Bagi umat Buddha, setiap hari adalah hari baik, karena setiap hari adalah kesempatan baik untuk memulai sesuatu yang baik. Hari adalah sebuah satuan waktu. Tiap hari, bahkan tiap saat, adalah hari dan waktu yang baik, karena dengan masih memiliki hari berarti masih memiliki waktu untuk berbuat baik bagi diri sendiri dan semua makhluk. Bagaimana cara mengelola waktu yang masih kita miliki, itulah yang menjadikan satu hari itu menjadi sial, mujur atau biasa-biasa saja. Kitalah majikan atas hari yang kita miliki. Kitalah penentu apakah hari ini akan menjadi hari mujur atau hari sial, bukannya ditentukan sepenuhnya oleh hari-hari sial atau hari-hari mujur.
Ketika satu hari berlalu tanpa ada manfaat yang kita lakukan baik bagi diri sendiri maupun orang-orang di sekitar kita, sungguh kita telah melewati hari yang sangat sial. Sial karena hari tersebut telah sia-sia. Sial karena sebagai manusia ternyata perbuatan kita tidak bermanfaat.

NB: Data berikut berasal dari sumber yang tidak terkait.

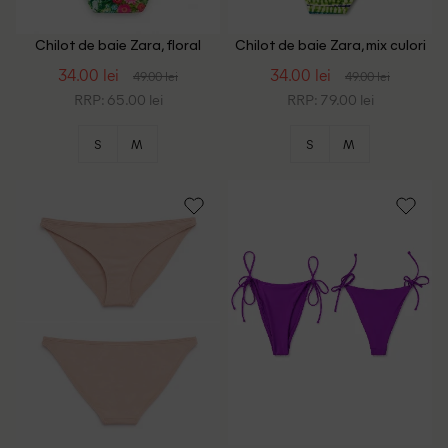
Chilot de baie Zara, floral
Chilot de baie Zara, mix culori
print
34.00 lei
34.00 lei
49.00 lei
49.00 lei
RRP: 65.00 lei
RRP: 79.00 lei
S
M
S
M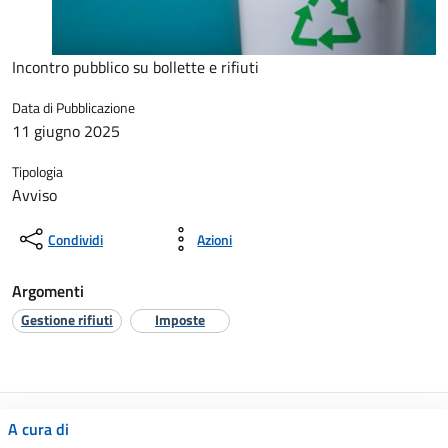
Incontro pubblico su bollette e rifiuti
Data di Pubblicazione
11 giugno 2025
Tipologia
Avviso
Condividi
Azioni
Argomenti
Gestione rifiuti
Imposte
A cura di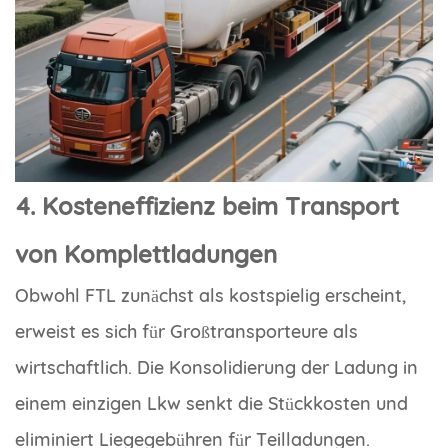
4. Kosteneffizienz beim Transport
von Komplettladungen
Obwohl FTL zunächst als kostspielig erscheint,
erweist es sich für Großtransporteure als
wirtschaftlich. Die Konsolidierung der Ladung in
einem einzigen Lkw senkt die Stückkosten und
eliminiert Liegegebühren für Teilladungen.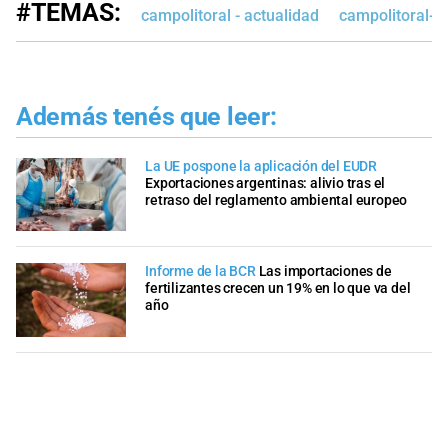
#TEMAS:
campolitoral - actualidad
campolitoral-e
Además tenés que leer:
La UE pospone la aplicación del EUDR
Exportaciones argentinas: alivio tras el
retraso del reglamento ambiental europeo
Informe de la BCR
Las importaciones de
fertilizantes crecen un 19% en lo que va del
año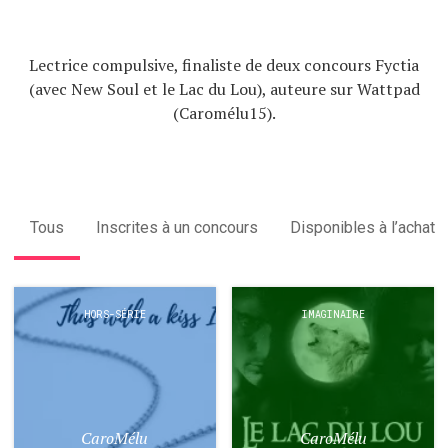
Lectrice compulsive, finaliste de deux concours Fyctia
(avec New Soul et le Lac du Lou), auteure sur Wattpad
(Caromélu15).
Tous
Inscrites à un concours
Disponibles à l’achat
HORS-SÉRIE
IMAGINAIRE
CaroMélu
CaroMélu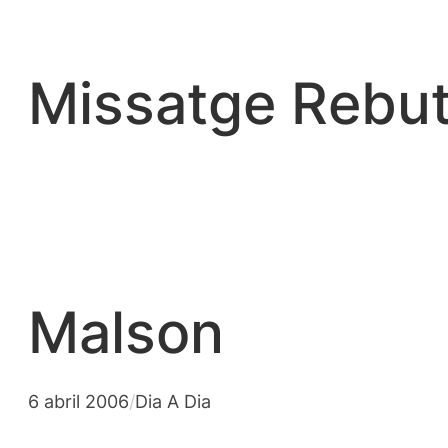
Vés
al
contingut
Missatge Rebut
Malson
6 abril 2006
/
Dia A Dia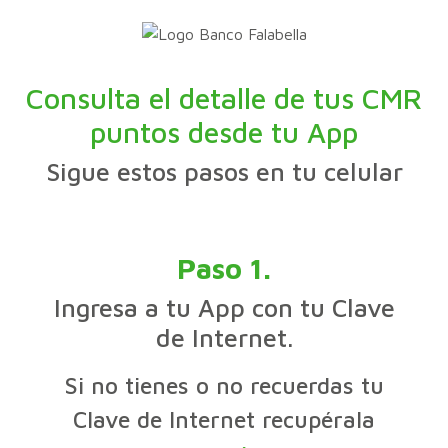
Consulta el detalle de tus CMR
puntos desde tu App
Sigue estos pasos en tu celular
Paso 1.
Ingresa a tu App con tu Clave
de Internet.
Si no tienes o no recuerdas tu
Clave de Internet recupérala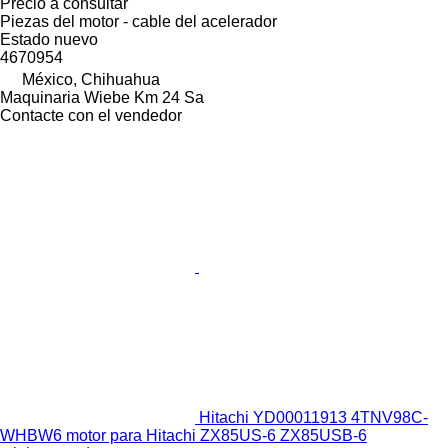
Precio a consultar
Piezas del motor - cable del acelerador
Estado
nuevo
4670954
México, Chihuahua
Maquinaria Wiebe Km 24 Sa
Contacte con el vendedor
Hitachi YD00011913 4TNV98C-
WHBW6 motor para Hitachi ZX85US-6 ZX85USB-6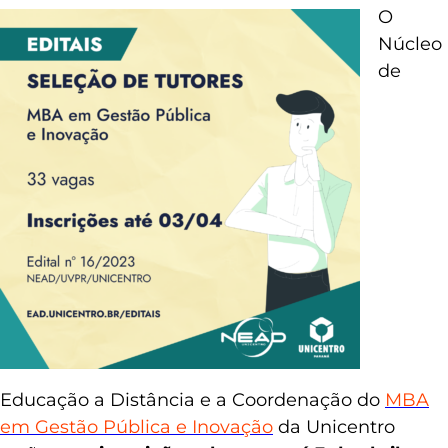
Todos os editais:
acesse
aqui
O
Núcleo
de
Educação a Distância e a Coordenação do
MBA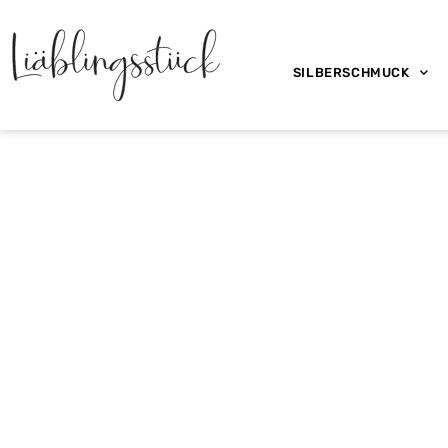
SILBERSCHMUCK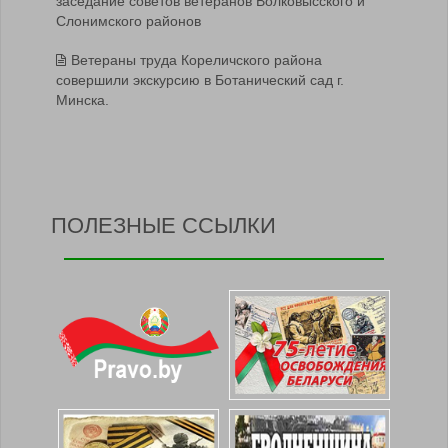
заседание советов ветеранов Волковысского и
Слонимского районов
Ветераны труда Кореличского района
совершили экскурсию в Ботанический сад г.
Минска.
ПОЛЕЗНЫЕ ССЫЛКИ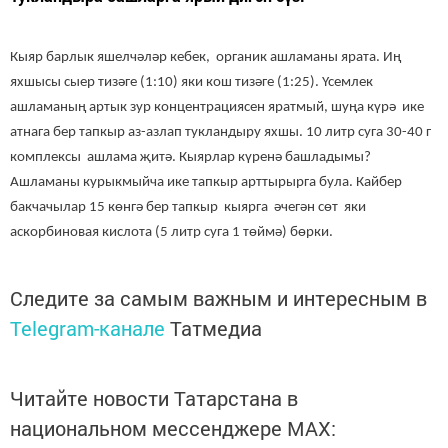
Кыяр барлык яшелчәләр кебек, органик ашламаны ярата. Иң
яхшысы сыер тизәге (1:10) яки кош тизәге (1:25). Үсемлек
ашламаның артык зур концентрациясен яратмый, шуңа күрә ике
атнага бер тапкыр аз-азлап тукландыру яхшы. 10 литр суга 30-40 г
комплексы ашлама җитә. Кыярлар күренә башладымы?
Ашламаны курыкмыйча ике тапкыр арттырырга була. Кайбер
бакчачылар 15 көнгә бер тапкыр кыярга әчегән сөт яки
аскорбиновая кислота (5 литр суга 1 төймә) бөрки.
Следите за самым важным и интересным в
Telegram-канале
Татмедиа
Читайте новости Татарстана в
национальном мессенджере MАХ: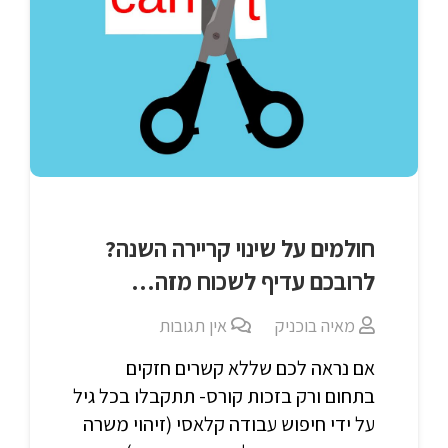
חולמים על שינוי קריירה השנה?
לרובכם עדיף לשכוח מזה…
מאיה בוכניק
אין תגובות
אם נראה לכם שללא קשרים חזקים
בתחום ורק בזכות קורס- תתקבלו בכל גיל
על ידי חיפוש עבודה קלאסי (זיהוי משרה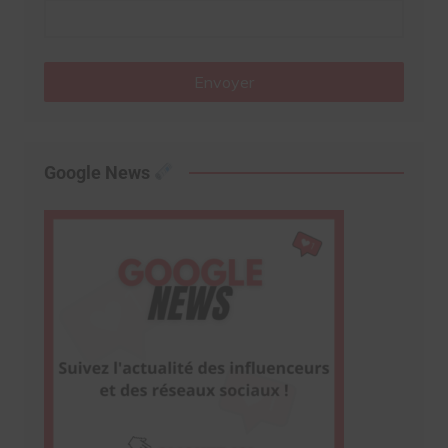
Envoyer
Google News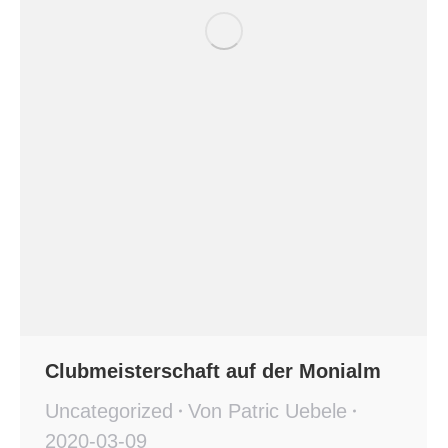
Clubmeisterschaft auf der Monialm
Uncategorized
Von
Patric Uebele
2020-03-09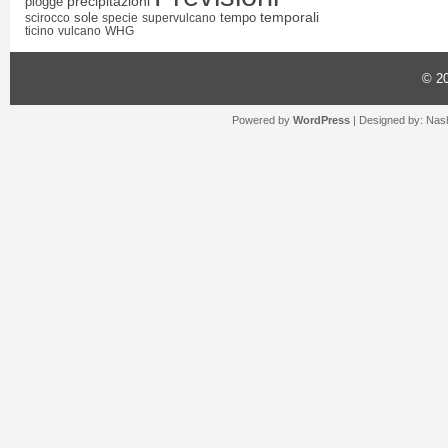
precipitazioni
piogge
temporali
sole
tempo
scirocco
specie
supervulcano
ticino
vulcano
WHG
© 2
Powered by
WordPress
| Designed by:
Nash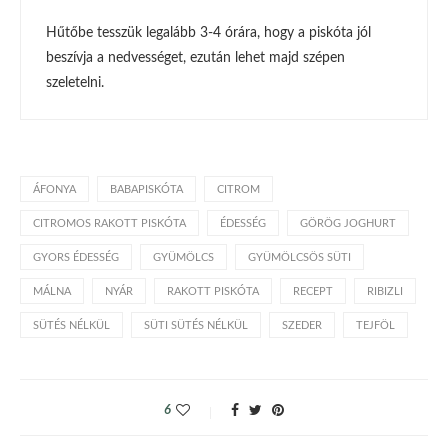
Hűtőbe tesszük legalább 3-4 órára, hogy a piskóta jól
beszívja a nedvességet, ezután lehet majd szépen
szeletelni.
ÁFONYA
BABAPISKÓTA
CITROM
CITROMOS RAKOTT PISKÓTA
ÉDESSÉG
GÖRÖG JOGHURT
GYORS ÉDESSÉG
GYÜMÖLCS
GYÜMÖLCSÖS SÜTI
MÁLNA
NYÁR
RAKOTT PISKÓTA
RECEPT
RIBIZLI
SÜTÉS NÉLKÜL
SÜTI SÜTÉS NÉLKÜL
SZEDER
TEJFÖL
6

Ketika hari ini kita buka dan awali dengan pikiran yang positif, dengan hiri dan ottapa (malu berbuat jahat dan takut terhadap akibat perbuatan jahat yang kita lakukan), metta dan karuna (cinta kasih dan belas kasih terhadap semua makhluk), pengendalian indriya, pemupukan kusala karma (perbuatan baik), pelimpahan jasa, pengharapan yang mulia serta upaya yang gigih, sungguh hari ini adalah hari yang sangat mujur. Hari yang mujur ini adalah hari yang penuh makna bagi kita yang berlatih, penuh kebahagiaan bagi mereka yang tidak kita rugikan dan penuh manfaat bagi mereka yang menerima kebajikan kita.
Ada orang yang bertekad mendonorkan organ tubuhnya kelak ketika dirinya meninggal. Bagi orang tersebut, hari kematian yang alih-alih dianggap sebagai hari sial, justru menjadi hari yang memberi manfaat besar bagi dirinya (di kehidupan mendatang) dan bagi orang lain yang menerima organ yang didonorkannya (di kehidupan ini).
Sungguh luar biasa apa yang diajarkan oleh Buddha. Inilah satu-satunya ajaran yang memungkinkan manusia mengendalikan hari-hari yang akan dilaluinya setiap saat. Dan sudah tentu, ini adalah ajaran luhur yang konkret dan logis, bukan hanya sekedar memberikan dorongan psikologis bagi para praktisinya.